Иногда я прислушивалась к веселым крикам играющих на площади детей. Все мои мысли были там, наверху. Чаще всего эти звуки доносились до нас по воскресеньям, до и после службы в церкви. Сколько же было счастья и радости в этих голосах! Как же я хотела снова оказаться среди этих детей, играть с ними, смеяться с ними, петь песенки, дышать свежим воздухом, чувствовать запах цветов. На цветах я просто помешалась. Если мне удавалось выдавить из себя хоть пару слов, я говорила о цветах. Я хотела говорить только о цветах, я хотела говорить только о том, как мне хочется подержать в руках свежий букет.
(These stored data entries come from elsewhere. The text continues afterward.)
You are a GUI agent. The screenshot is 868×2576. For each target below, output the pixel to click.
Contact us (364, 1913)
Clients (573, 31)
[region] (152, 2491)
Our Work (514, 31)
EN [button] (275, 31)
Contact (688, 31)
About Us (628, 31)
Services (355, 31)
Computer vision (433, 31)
Вывести меня из этой меланхолии удалось Сохе. Я много дней не прикасалась к бутерброду, которым, как обычно, делился со мной Соха. Я перестала улыбаться, когда Соха с Вроблевским появлялись у нас. Я перестала читать Сохе и в промежутках между его визитами тоже не садилась за книги. Я не хотела ничего делать, а то, что приходилось, делала с большой неохотой. Тем не менее, несмотря на эти очевидные изменения в моем поведении, Соха не предпринимал попыток повлиять на меня. Вероятно, он считал себя не в праве вмешиваться. Да, после всего, что он для нас сделал, он стал мне практически вторым отцом, но все-таки я была дочерью другого человека.
Мама впала в отчаянье. Она боялась, что ее любимая Крыся к ней больше не вернется, и поэтому в какой-то момент решила поделиться своими опасениями с Сохой. И тогда Соха сделал удивительную вещь. Он отвел меня в уголок нашего бункера, взял за руку и сказал:
– Крыся, тебе надо кушать.
– Мне не хочется, – ответила я.
– А еще тебе нужно разговаривать, – сказал он. – Родители за тебя беспокоятся. Вся твоя большая подземная семья за тебя переживает.
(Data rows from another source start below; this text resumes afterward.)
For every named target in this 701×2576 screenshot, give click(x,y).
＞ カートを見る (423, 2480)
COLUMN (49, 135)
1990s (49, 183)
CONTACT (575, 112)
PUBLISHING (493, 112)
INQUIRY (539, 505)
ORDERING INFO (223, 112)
– Но мне им нечего сказать.
– А вот мы и посмотрим.
Соха отвел меня за руку к узкой трубе, служившей выходом из бункера, и жестом приказал забраться в нее. Мы прожили во Дворце уже почти год, и я еще ни разу из него не выходила. Мужчины каждый день покидали наше убежище и возвращались в него, словно ходили на работу. Иногда выходила Клара. Несколько раз уходила мама. Но я до сих пор ни разу не выбиралась отсюда, и вот Соха предлагал мне забраться в трубу и отправиться куда-то… Мои родители молчали.
– Давай-ка я тебе кое-что покажу, – сказал Соха.
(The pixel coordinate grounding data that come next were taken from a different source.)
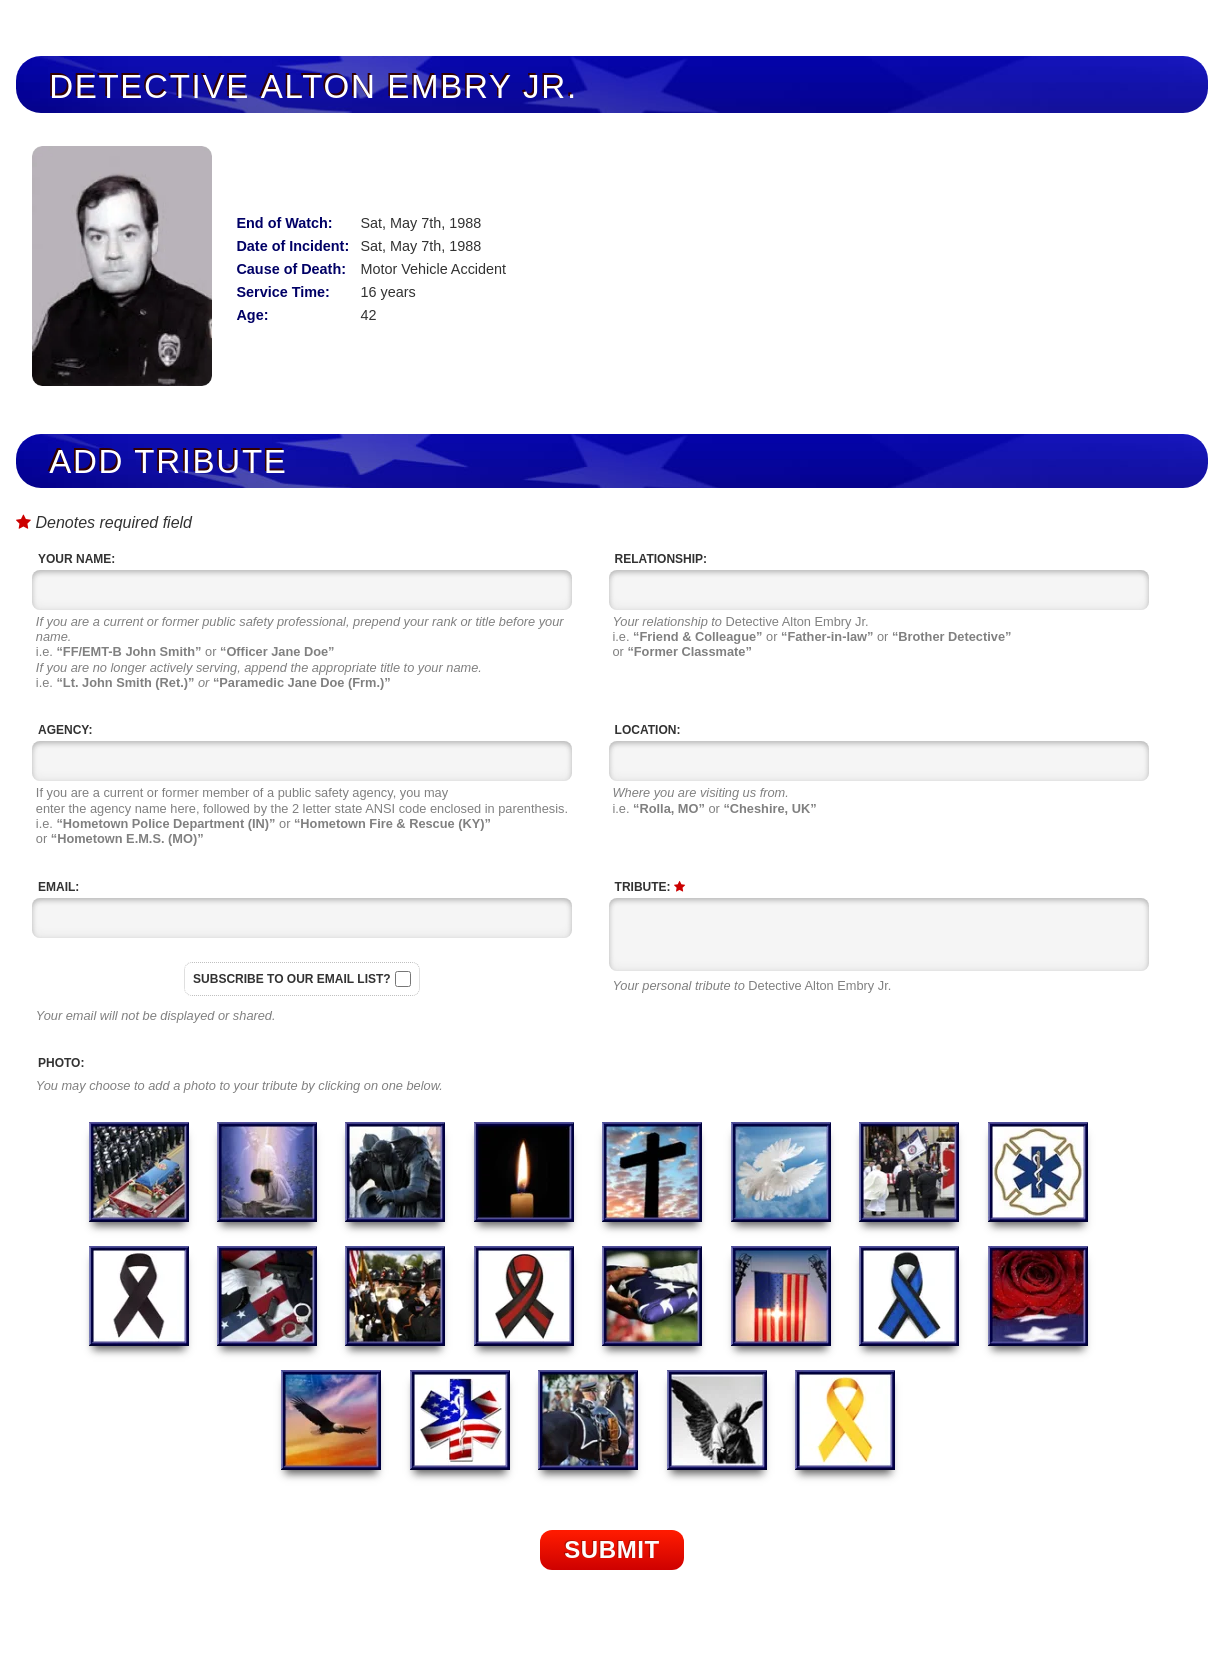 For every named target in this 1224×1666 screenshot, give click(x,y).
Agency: (65, 730)
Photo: (61, 1063)
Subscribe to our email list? (292, 979)
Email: (58, 887)
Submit (612, 1549)
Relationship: (661, 559)
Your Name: (76, 559)
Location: (648, 730)
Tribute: (650, 887) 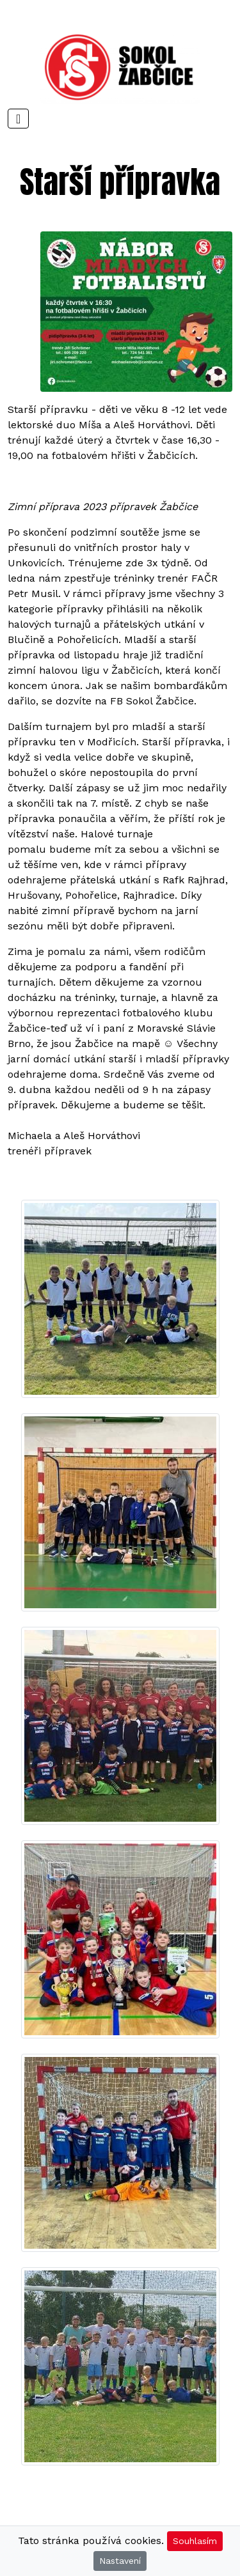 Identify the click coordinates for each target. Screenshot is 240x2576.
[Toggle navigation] (18, 118)
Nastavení (120, 2561)
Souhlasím (195, 2541)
И я пошла с ним. Мы проползли несколько километров и наконец оказались у люка, который привел нас к лесенке. Мы поднялись по ней до решетки канализационного стока, через которую в подземелье просачивался солнечный свет. Впервые за год я увидела солнце. Я подняла голову и подставила лицо под его лучи. Я не могла поверить, что чувствую солнечное тепло, ведь где-то в глубине души я была уверена, что солнце давным-давно закатилось – навсегда!..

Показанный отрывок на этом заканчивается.